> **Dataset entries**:

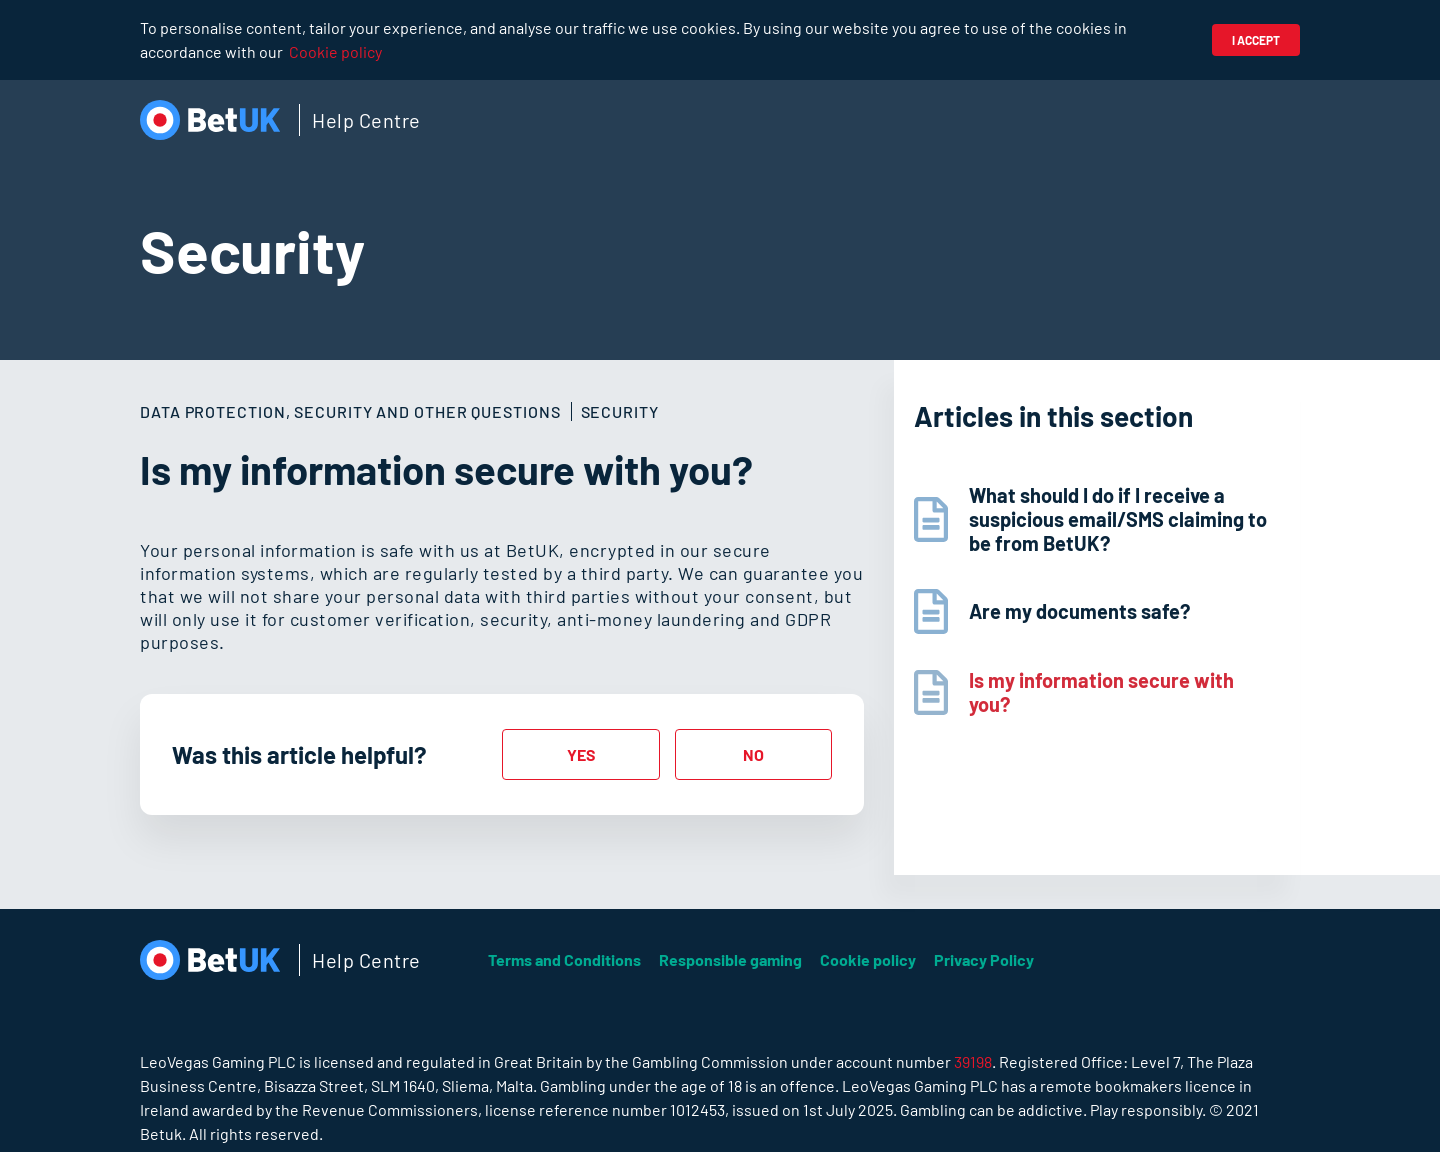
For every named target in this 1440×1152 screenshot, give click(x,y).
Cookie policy (335, 51)
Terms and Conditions (564, 959)
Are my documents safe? (1079, 611)
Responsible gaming (730, 959)
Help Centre (366, 120)
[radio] (581, 754)
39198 (973, 1061)
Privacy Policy (984, 959)
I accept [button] (1256, 40)
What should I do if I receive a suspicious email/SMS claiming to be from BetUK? (1118, 519)
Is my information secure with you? (1101, 692)
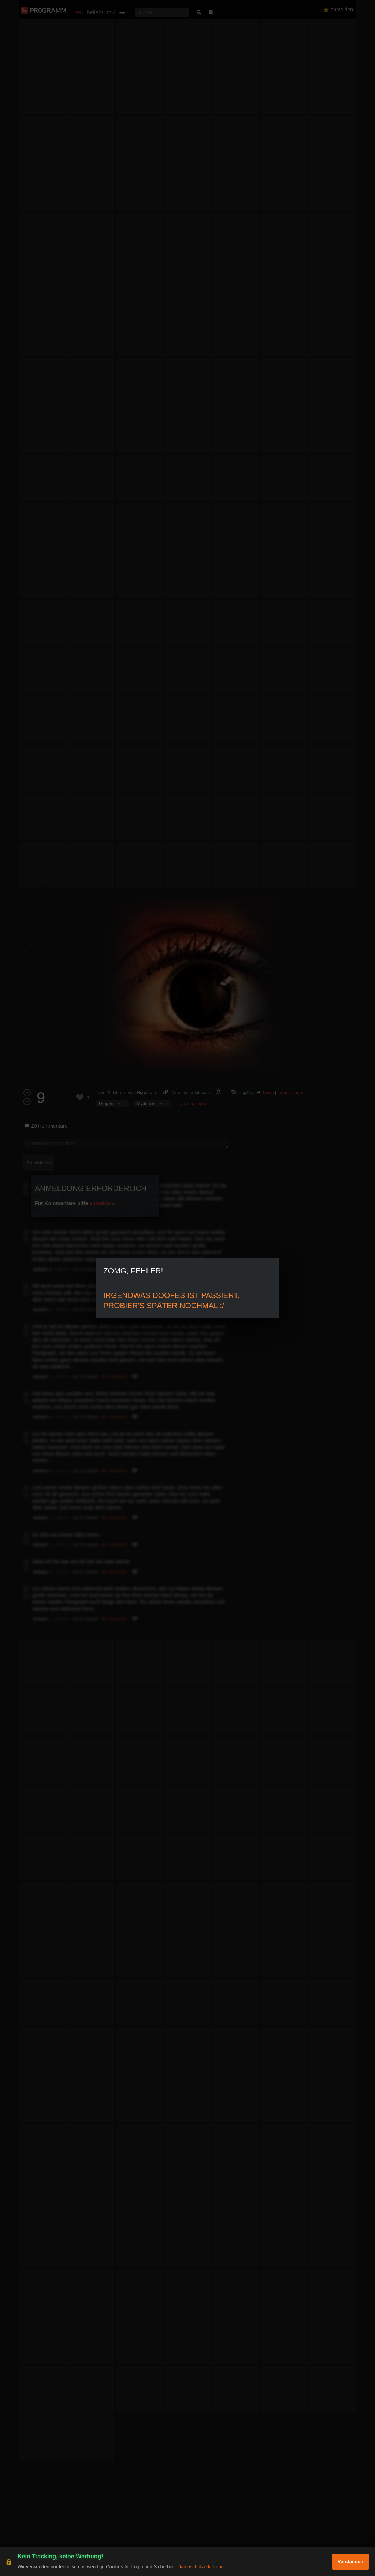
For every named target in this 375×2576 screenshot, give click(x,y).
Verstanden (350, 2561)
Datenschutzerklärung (200, 2566)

> **EXERCISE DIRECTIONS**:
Reproduce the span beginning at the line with "What should I" and ending at the last line of the entries above, inclusive, exactly as it stands. Exclude the pictures.

> **FINISHED EXERCISE**:
What should I do if I receive a suspicious email/SMS claiming to be from BetUK? (1118, 519)
Is my information secure with you? (1101, 692)
For every named target in this 375×2576 screenshot, give click(x,y).
Verstanden (350, 2561)
Datenschutzerklärung (200, 2566)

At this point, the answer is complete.